**Work task**
Without the pictures, restate all of the data below word for word.

═══ Dataset records ═══

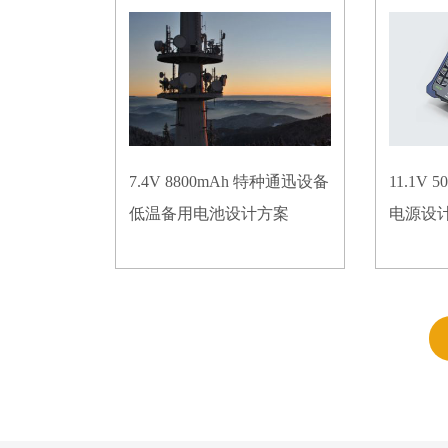
7.4V 8800mAh 特种通迅设备
11.1V
低温备用电池设计方案
电源设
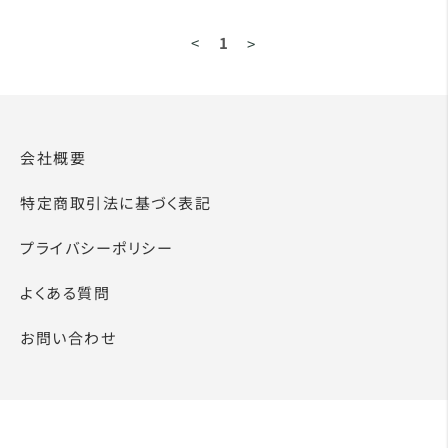
<
1
>
会社概要
特定商取引法に基づく表記
プライバシーポリシー
よくある質問
お問い合わせ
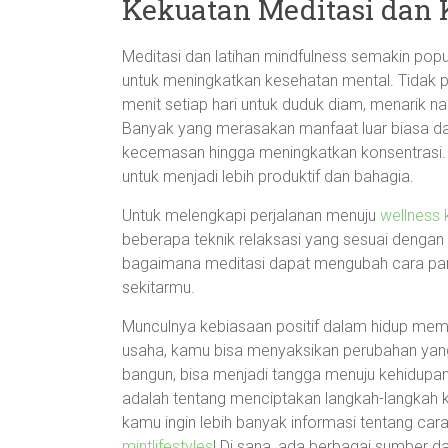
Kekuatan Meditasi dan 
Meditasi dan latihan mindfulness semakin popu
untuk meningkatkan kesehatan mental. Tidak 
menit setiap hari untuk duduk diam, menarik 
Banyak yang merasakan manfaat luar biasa dari
kecemasan hingga meningkatkan konsentrasi.
untuk menjadi lebih produktif dan bahagia.
Untuk melengkapi perjalanan menuju
wellness 
beberapa teknik relaksasi yang sesuai dengan
bagaimana meditasi dapat mengubah cara pan
sekitarmu.
Munculnya kebiasaan positif dalam hidup mema
usaha, kamu bisa menyaksikan perubahan yang
bangun, bisa menjadi tangga menuju kehidupan
adalah tentang menciptakan langkah-langkah kec
kamu ingin lebih banyak informasi tentang car
mintlifestyles
! Di sana, ada berbagai sumber da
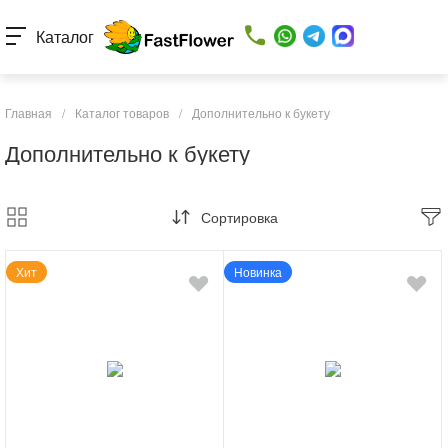
Каталог
Главная
/
Каталог товаров
/
Дополнительно к букету
Дополнительно к букету
Сортировка
Хит
Новинка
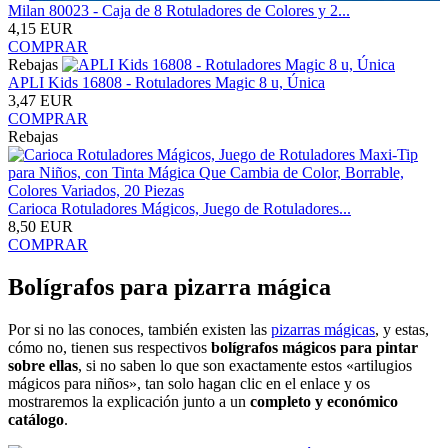
Milan 80023 - Caja de 8 Rotuladores de Colores y 2...
4,15 EUR
COMPRAR
Rebajas
APLI Kids 16808 - Rotuladores Magic 8 u, Única
3,47 EUR
COMPRAR
Rebajas
Carioca Rotuladores Mágicos, Juego de Rotuladores...
8,50 EUR
COMPRAR
Bolígrafos para pizarra mágica
Por si no las conoces, también existen las
pizarras mágicas
, y estas,
cómo no, tienen sus respectivos
bolígrafos mágicos para pintar
sobre ellas
, si no saben lo que son exactamente estos «artilugios
mágicos para niños», tan solo hagan clic en el enlace y os
mostraremos la explicación junto a un
completo y económico
catálogo
.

═══

**Solution to the exercise**
7.4V 8800mAh 特种通迅设备
11.1V
低温备用电池设计方案
电源设
<
1
>
会社概要
特定商取引法に基づく表記
プライバシーポリシー
よくある質問
お問い合わせ
Kekuatan Meditasi dan 
Meditasi dan latihan mindfulness semakin popu
untuk meningkatkan kesehatan mental. Tidak 
menit setiap hari untuk duduk diam, menarik 
Banyak yang merasakan manfaat luar biasa dari
kecemasan hingga meningkatkan konsentrasi.
untuk menjadi lebih produktif dan bahagia.
Untuk melengkapi perjalanan menuju
wellness 
beberapa teknik relaksasi yang sesuai dengan
bagaimana meditasi dapat mengubah cara pan
sekitarmu.
Munculnya kebiasaan positif dalam hidup mema
usaha, kamu bisa menyaksikan perubahan yang
bangun, bisa menjadi tangga menuju kehidupan
adalah tentang menciptakan langkah-langkah kec
kamu ingin lebih banyak informasi tentang car
mintlifestyles
! Di sana, ada berbagai sumber da
Каталог
Главная
/
Каталог товаров
/
Дополнительно к букету
Дополнительно к букету
Сортировка
Хит
Новинка
Milan 80023 - Caja de 8 Rotuladores de Colores y 2...
4,15 EUR
COMPRAR
Rebajas
APLI Kids 16808 - Rotuladores Magic 8 u, Única
3,47 EUR
COMPRAR
Rebajas
Carioca Rotuladores Mágicos, Juego de Rotuladores...
8,50 EUR
COMPRAR
Bolígrafos para pizarra mágica
Por si no las conoces, también existen las
pizarras mágicas
, y estas,
cómo no, tienen sus respectivos
bolígrafos mágicos para pintar
sobre ellas
, si no saben lo que son exactamente estos «artilugios
mágicos para niños», tan solo hagan clic en el enlace y os
mostraremos la explicación junto a un
completo y económico
catálogo
.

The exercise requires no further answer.